Mélanie Akkari dénonce le sexisme de Laurent Hacken sur l’usurpation de compte.
La vidéo publiée par l’humoriste Mélanie Akkari compte à cette heure 250.000 vues. En réaction à une chroniquer publiée sur son compte, le mandataire Engagés lui a envoyé : « Dommage d’être si bonne et si conne ».

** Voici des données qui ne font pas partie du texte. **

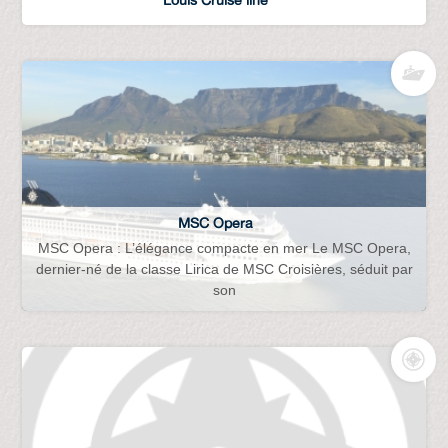
MSC Opera
MSC Opera : L’élégance compacte en mer Le MSC Opera,
dernier-né de la classe Lirica de MSC Croisières, séduit par
son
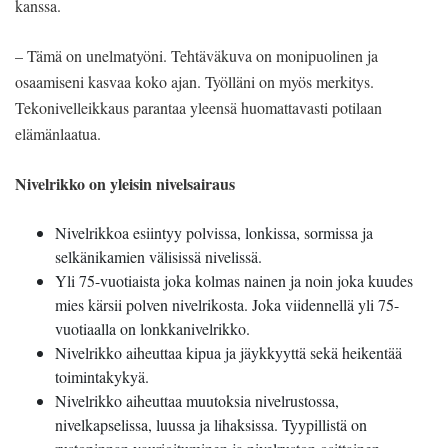
kanssa.
– Tämä on unelmatyöni. Tehtäväkuva on monipuolinen ja
osaamiseni kasvaa koko ajan. Työlläni on myös merkitys.
Tekonivelleikkaus parantaa yleensä huomattavasti potilaan
elämänlaatua.
Nivelrikko on yleisin nivelsairaus
Nivelrikkoa esiintyy polvissa, lonkissa, sormissa ja
selkänikamien välisissä nivelissä.
Yli 75-vuotiaista joka kolmas nainen ja noin joka kuudes
mies kärsii polven nivelrikosta. Joka viidennellä yli 75-
vuotiaalla on lonkkanivelrikko.
Nivelrikko aiheuttaa kipua ja jäykkyyttä sekä heikentää
toimintakykyä.
Nivelrikko aiheuttaa muutoksia nivelrustossa,
nivelkapselissa, luussa ja lihaksissa. Tyypillistä on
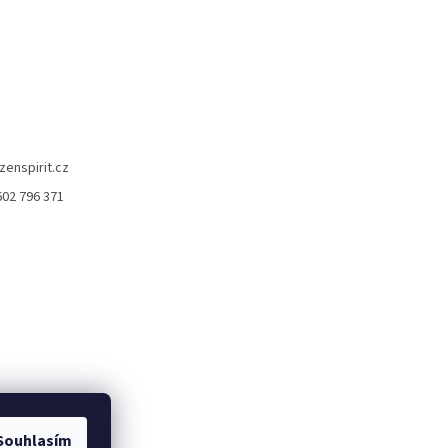
zenspirit.cz
602 796 371
Souhlasím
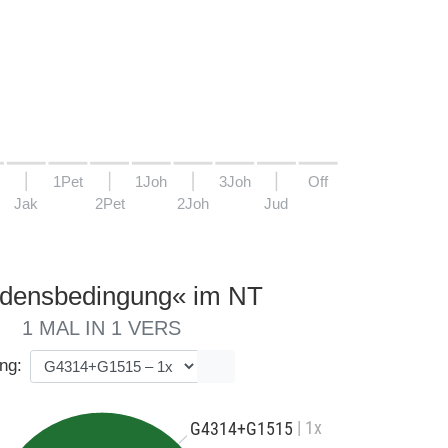
1Pet
1Joh
3Joh
Off
Jak
2Pet
2Joh
Jud
edensbedingung« im NT
1 MAL IN 1 VERS
ng:
| 1x
G4314+G1515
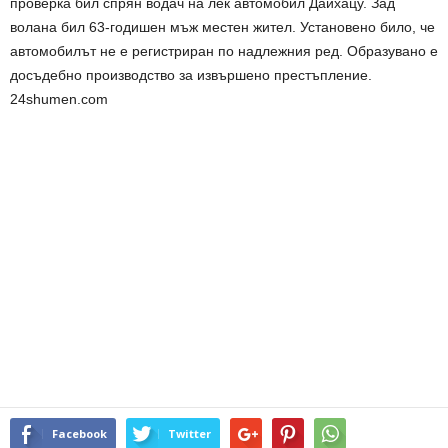
проверка бил спрян водач на лек автомобил Дайхацу. Зад
волана бил 63-годишен мъж местен жител. Установено било, че
автомобилът не е регистриран по надлежния ред. Образувано е
досъдебно производство за извършено престъпление.
24shumen.com
Facebook
Twitter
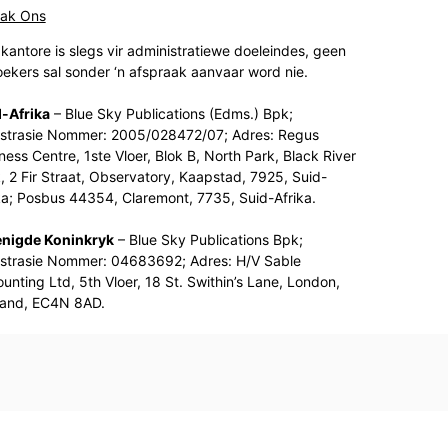
tak Ons
kantore is slegs vir administratiewe doeleindes, geen
ekers sal sonder ‘n afspraak aanvaar word nie.
-Afrika
– Blue Sky Publications (Edms.) Bpk;
strasie Nommer: 2005/028472/07; Adres: Regus
ness Centre, 1ste Vloer, Blok B, North Park, Black River
, 2 Fir Straat, Observatory, Kaapstad, 7925, Suid-
ka; Posbus 44354, Claremont, 7735, Suid-Afrika.
enigde Koninkryk
– Blue Sky Publications Bpk;
strasie Nommer: 04683692; Adres: H/V Sable
unting Ltd, 5th Vloer, 18 St. Swithin’s Lane, London,
land, EC4N 8AD.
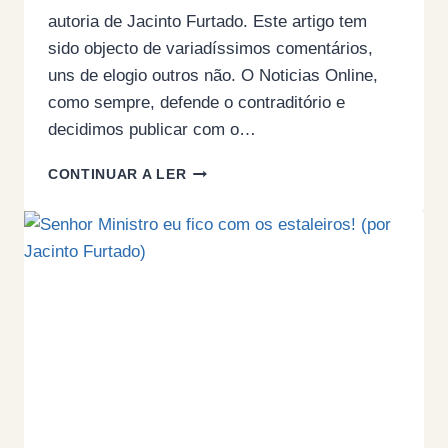
autoria de Jacinto Furtado. Este artigo tem
sido objecto de variadíssimos comentários,
uns de elogio outros não. O Noticias Online,
como sempre, defende o contraditório e
decidimos publicar com o…
(CONTRADITÓRIO)
CONTINUAR A LER
SENHOR
MINISTRO
EU
FICO
COM
OS
ESTALEIROS!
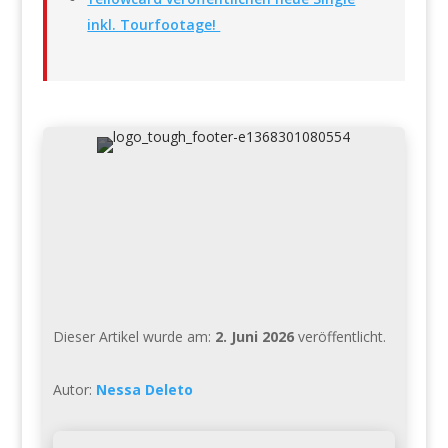
inkl. Tourfootage!
Dieser Artikel wurde am:
2. Juni 2026
veröffentlicht.
Autor:
Nessa Deleto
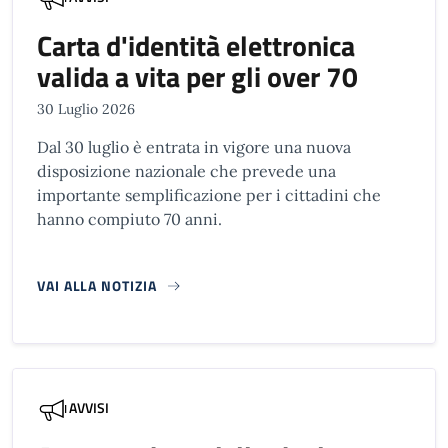
Carta d'identità elettronica
valida a vita per gli over 70
30 Luglio 2026
Dal 30 luglio è entrata in vigore una nuova
disposizione nazionale che prevede una
importante semplificazione per i cittadini che
hanno compiuto 70 anni.
VAI ALLA NOTIZIA
AVVISI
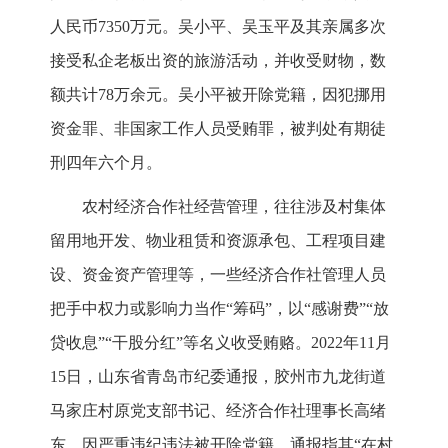
人民币7350万元。吴小平、吴玉平及其亲属多次
接受私企老板出资的旅游活动，并收受财物，数
额共计78万余元。吴小平被开除党籍，因犯挪用
资金罪、非国家工作人员受贿罪，被判处有期徒
刑四年六个月。
农村经济合作社经营管理，往往涉及村集体
留用地开发、物业租赁和资源承包、工程项目建
设、资金资产管理等，一些经济合作社管理人员
把手中权力或影响力当作“筹码”，以“感谢费”“放
贷收息”“干股分红”等名义收受贿赂。2022年11月
15日，山东省青岛市纪委通报，胶州市九龙街道
马家庄村原党支部书记、经济合作社理事长高绪
东，因严重违纪违法被开除党籍。通报指其“在村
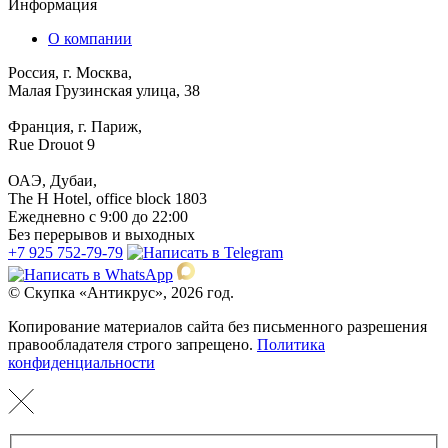
Информация
О компании
Россия, г. Москва,
Малая Грузинская улица, 38
Франция, г. Париж,
Rue Drouot 9
ОАЭ, Дубаи,
The H Hotel, office block 1803
Ежедневно с 9:00 до 22:00
Без перерывов и выходных
+7 925 752-79-79
© Скупка «Антикрус», 2026 год.
Копирование материалов сайта без письменного разрешения
правообладателя строго запрещено.
Политика
конфиденциальности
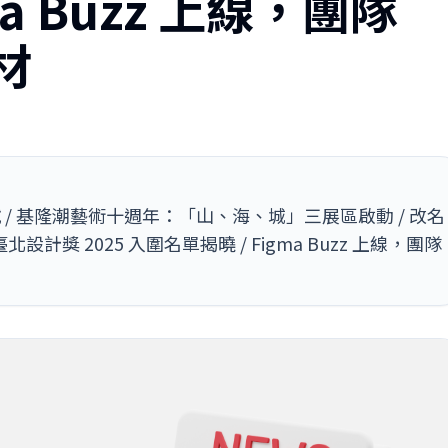
ma Buzz 上線，團隊
材
 / 基隆潮藝術十週年：「山、海、城」三展區啟動 / 改名
計獎 2025 入圍名單揭曉 / Figma Buzz 上線，團隊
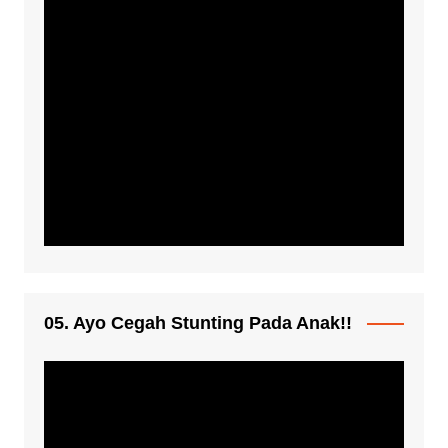
05. Ayo Cegah Stunting Pada Anak!!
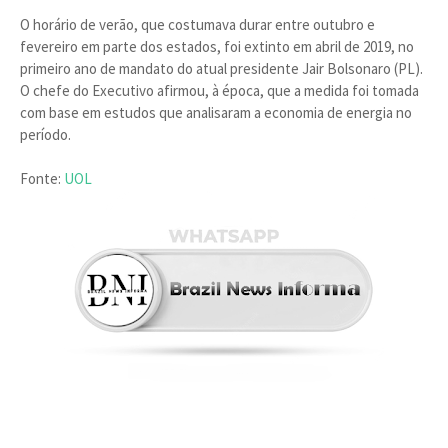
O horário de verão, que costumava durar entre outubro e
fevereiro em parte dos estados, foi extinto em abril de 2019, no
primeiro ano de mandato do atual presidente Jair Bolsonaro (PL).
O chefe do Executivo afirmou, à época, que a medida foi tomada
com base em estudos que analisaram a economia de energia no
período.
Fonte:
UOL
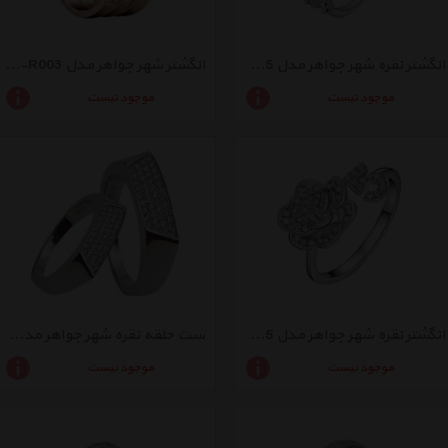
انگشتر نقره شهر جواهر مدل SJ-R025
انگشتر شهر جواهر مدل SJ-R003
موجود نیست
موجود نیست
انگشتر نقره شهر جواهر مدل SJ-R015
ست حلقه نقره شهر جواهر مدل SJ-SR080
موجود نیست
موجود نیست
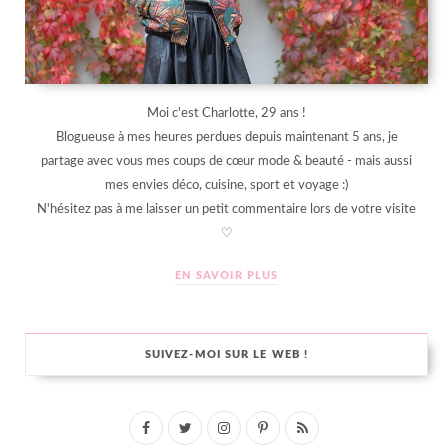
Moi c'est Charlotte, 29 ans !
Blogueuse à mes heures perdues depuis maintenant 5 ans, je
partage avec vous mes coups de cœur mode & beauté - mais aussi
mes envies déco, cuisine, sport et voyage :)
N'hésitez pas à me laisser un petit commentaire lors de votre visite
♡
EN SAVOIR PLUS
SUIVEZ-MOI SUR LE WEB !
F
T
I
P
R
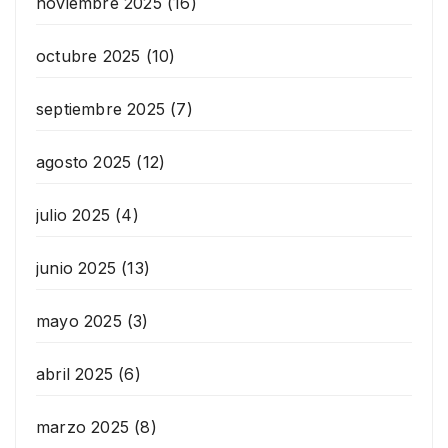
noviembre 2025
(16)
octubre 2025
(10)
septiembre 2025
(7)
agosto 2025
(12)
julio 2025
(4)
junio 2025
(13)
mayo 2025
(3)
abril 2025
(6)
marzo 2025
(8)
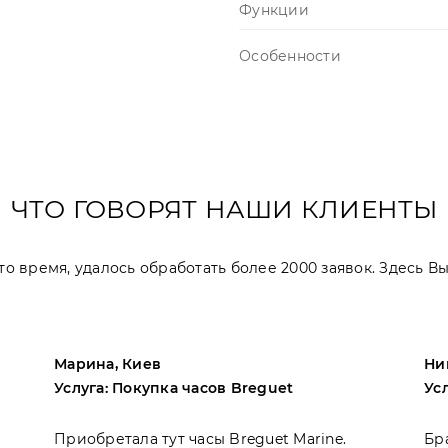
Функции
Особенности
ЧТО ГОВОРЯТ НАШИ КЛИЕНТЫ
 это время, удалось обработать более 2000 заявок. Здесь 
Марина, Киев
Ни
Услуга: Покупка часов Breguet
Ус
Приобретала тут часы Breguet Marine.
Бр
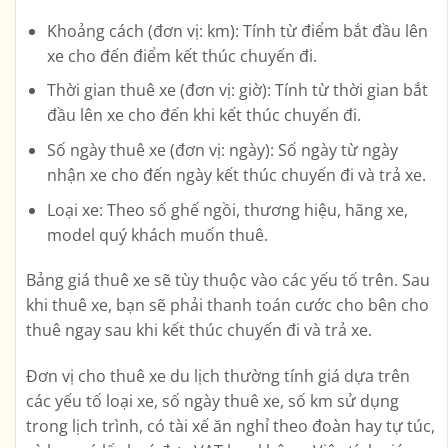
Khoảng cách (đơn vị: km): Tính từ điểm bắt đầu lên
xe cho đến điểm kết thúc chuyến đi.
Thời gian thuê xe (đơn vị: giờ): Tính từ thời gian bắt
đầu lên xe cho đến khi kết thúc chuyến đi.
Số ngày thuê xe (đơn vị: ngày): Số ngày từ ngày
nhận xe cho đến ngày kết thúc chuyến đi và trả xe.
Loại xe: Theo số ghế ngồi, thương hiệu, hãng xe,
model quý khách muốn thuê.
Bảng giá thuê xe sẽ tùy thuộc vào các yếu tố trên. Sau
khi thuê xe, bạn sẽ phải thanh toán cước cho bên cho
thuê ngay sau khi kết thúc chuyến đi và trả xe.
Đơn vị cho thuê xe du lịch thường tính giá dựa trên
các yếu tố loại xe, số ngày thuê xe, số km sử dụng
trong lịch trình, có tài xế ăn nghỉ theo đoàn hay tự túc,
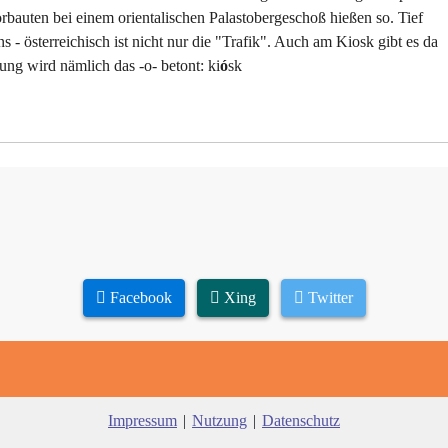
rbauten bei einem orientalischen Palastobergeschoß hießen so. Tief
 - österreichisch ist nicht nur die "Trafik". Auch am Kiosk gibt es da
ng wird nämlich das -o- betont: ki
ó
sk
Facebook
Xing
Twitter
Impressum
|
Nutzung
|
Datenschutz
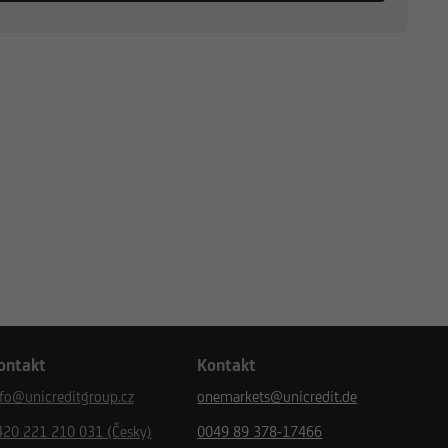
ontakt
Kontakt
nfo@unicreditgroup.cz
onemarkets@unicredit.de
420 221 210 031 (Česky)
0049 89 378-17466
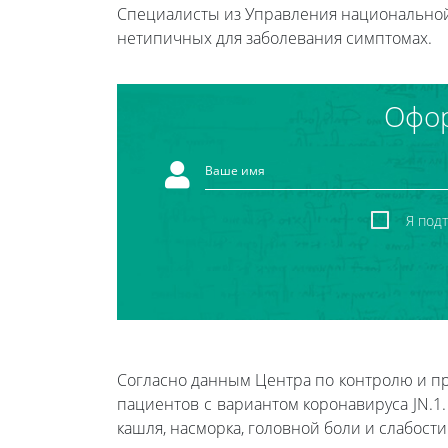
Специалисты из Управления национальной 
нетипичных для заболевания симптомах.
Офор
Я под
Согласно данным Центра по контролю и пр
пациентов с вариантом коронавируса JN.1
кашля, насморка, головной боли и слабост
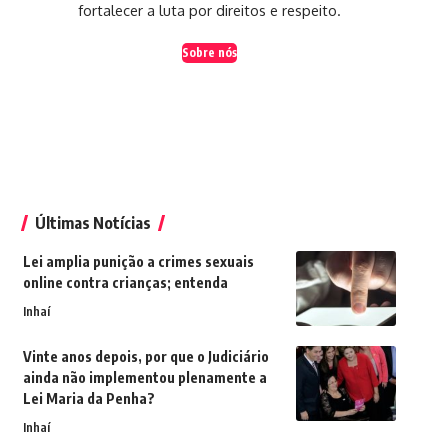
fortalecer a luta por direitos e respeito.
Sobre nós
Últimas Notícias
Lei amplia punição a crimes sexuais
online contra crianças; entenda
Inhaí
Vinte anos depois, por que o Judiciário
ainda não implementou plenamente a
Lei Maria da Penha?
Inhaí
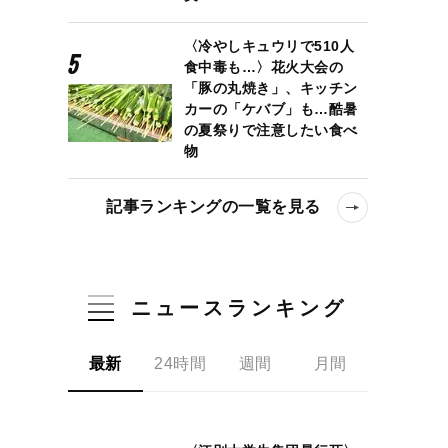
〈冷やしキュウリで510人
食中毒も…〉花火大会の
「豚の丸焼き」、キッチン
カーの「ケバブ」も…酷暑
の夏祭りで注意したい食べ
物
記事ランキングの一覧を見る
ニュースランキング
最新
24時間
週間
月間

La vidéo partagée par l’humoriste Mélanie Akkari a déjà recueilli 250.000 vues. Dans cette vidéo, elle dénonce un message privé reçu sur Instagram de Laurent Hacken, un responsable local de la commune bruxelloise de Woluwe-Saint-Lambert et vice-président de la STIB.
En réponse à une chronique qu’elle a publiée sur son compte, Hacken a écrit : « Dommage d’être si bonne et si conne« . L’humoriste a ensuite diffusé ce message sur son propre compte Instagram, qui compte 25.000 abonnés, en ajoutant le commentaire : « après, il a raison jsuis grave bonne« .
Concernant un cas de harcèlement sexiste similaire, l’avocat Alain Strowel a conseillé dans un article publié par notre rédaction qu’ »en général, il faut éviter de se faire justice soi-même« .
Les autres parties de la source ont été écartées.